According to press reports, research access to the Hungarian Radio’s archives is substantially impeded. Blinken OSA denounces any restriction on research freedom and dealing with the past, and offers its own collections related to Hungarian Radio to researchers on the subject.
December 1 is the anniversary of the start of regular radio broadcasting in Hungary, which could be a day of celebration. However, we were sad to read the Népszava report on the state of the Magyar Rádió (Hungarian state radio) archives. According to the article—relying on former staff members of the radio and researchers who requested anonymity—research access to the archives of Magyar Rádió (as well as those of the Hungarian state news agency and the Hungarian public television channels) has been facing increasing obstacles since 2010. No records registry is available, entire collection units have been closed from the public or moved to external storage without an inventory; no information is available on research facility opening hours, research is subject to a letter of assignment, individual assessment, and an hourly fee.
In 2021, the Vera and Donald Blinken Open Society Archives (Blinken OSA) endorsed the Guiding Principles for Safe Havens for Archives at Risk, publishing its unofficial Hungarian translation. Understanding history can be hampered not only by physical risks (whether natural disasters, negligence, or intentional harm), but also by restrictions on their accessibility. As an archives committed to free access, we denounce any restriction on research freedom and on dealing with the past.
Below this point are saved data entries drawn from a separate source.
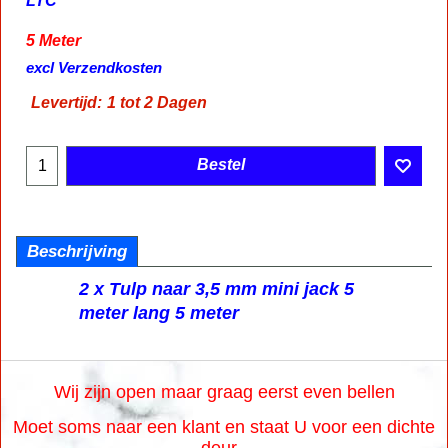
LTC
5 Meter
excl Verzendkosten
Levertijd:
1 tot 2 Dagen
Bestel
Beschrijving
2 x Tulp naar 3,5 mm mini jack 5
meter lang 5 meter
Wij zijn open maar graag eerst even bellen
Moet soms naar een klant en staat U voor een dichte
deur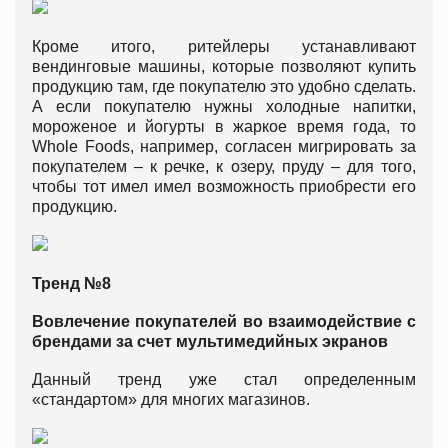
Кроме итого, ритейлеры устанавливают
вендинговые машины, которые позволяют купить
продукцию там, где покупателю это удобно сделать.
А если покупателю нужны холодные напитки,
мороженое и йогурты в жаркое время года, то
Whole Foods, например, согласен мигрировать за
покупателем – к речке, к озеру, пруду – для того,
чтобы тот имел имел возможность приобрести его
продукцию.
Тренд №8
Вовлечение покупателей во взаимодействие с
брендами за счет мультимедийных экранов
Данный тренд уже стал определенным
«стандартом» для многих магазинов.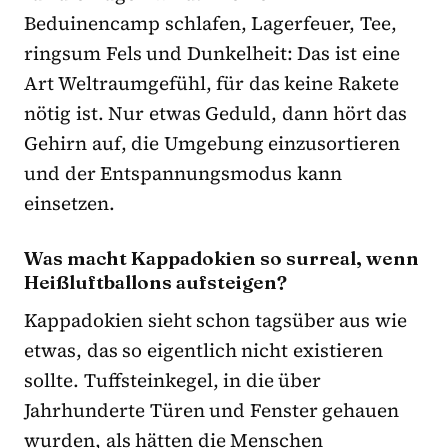
Beduinencamp schlafen, Lagerfeuer, Tee,
ringsum Fels und Dunkelheit: Das ist eine
Art Weltraumgefühl, für das keine Rakete
nötig ist. Nur etwas Geduld, dann hört das
Gehirn auf, die Umgebung einzusortieren
und der Entspannungsmodus kann
einsetzen.
Was macht Kappadokien so surreal, wenn
Heißluftballons aufsteigen?
Kappadokien sieht schon tagsüber aus wie
etwas, das so eigentlich nicht existieren
sollte. Tuffsteinkegel, in die über
Jahrhunderte Türen und Fenster gehauen
wurden, als hätten die Menschen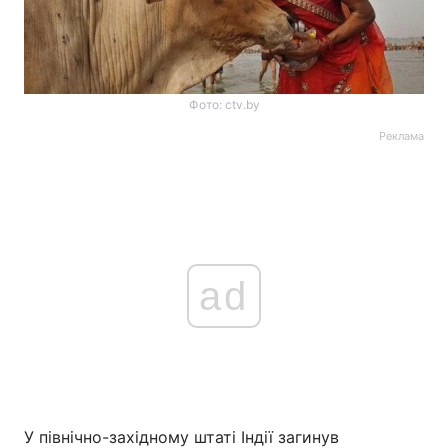
Фото: ctv.by
Реклама
ad
У північно-західному штаті Індії загинув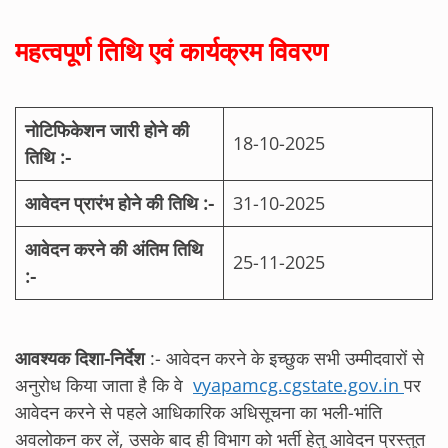
महत्‍वपूर्ण तिथि एवं कार्यक्रम विवरण
नोटिफिकेशन जारी होने की
18-10-2025
तिथि :-
आवेदन प्रारंभ होने की तिथि :-
31-10-2025
आवेदन करने की अंतिम तिथि
25-11-2025
:-
आवश्‍यक दिशा-निर्देश
:- आवेदन करने के इच्‍छुक सभी उम्‍मीदवारों से
अनुरोध किया जाता है कि वे
vyapamcg.cgstate.gov.in
पर
आवेदन करने से पहले आधिकारिक अधिसूचना का भली-भांति
अवलोकन कर लें, उसके बाद ही विभाग को भर्ती हेतु आवेदन प्रस्‍तुत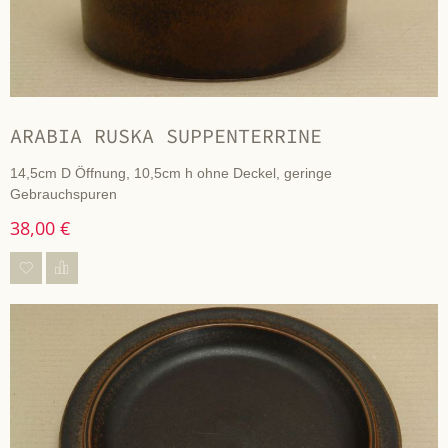
ARABIA RUSKA SUPPENTERRINE
14,5cm D Öffnung, 10,5cm h ohne Deckel, geringe
Gebrauchspuren
38,00 €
Blinken OSA, one of the largest Cold War and human rights archives in the world, is an open-access facility committed to making research materials available to researchers and the wider public free of charge. As consequence of the logic of the Cold War, we preserve the verbatim transcripts of the 1951–1994 political and news broadcasts of Magyar Rádió. The records covering forty-three years of radio broadcasts were created at the Radio Free Europe/Radio Liberty (RFE/RL) Research Institute in Munich. As radio served as the primary source of information for most of the second half of the 20th century, it was also an essential tool of state propaganda in the Eastern Bloc; this is why RFE/RL monitored the Hungarian Radio from the other side of the Iron Curtain, and for the same reason we consider the access to the Magyar Rádió archives instrumental today. The transcripts from 1951 to 1994, preserved in 497 archival boxes at Blinken OSA, are available in our Research Room, with a free registration. We are also striving to make the documents accessible online:
- We have already digitized the transcripts from 1988 to 1990, which are available on our website.
- The transcripts for the year 1989 are also integrated into our website Will There be a 1989?, a curated collection aggregating different primary sources on the year of the Hungarian regime change.
- In a blog post, we’ve published the full transcripts of the broadcasts of October 23 and 24, 1956.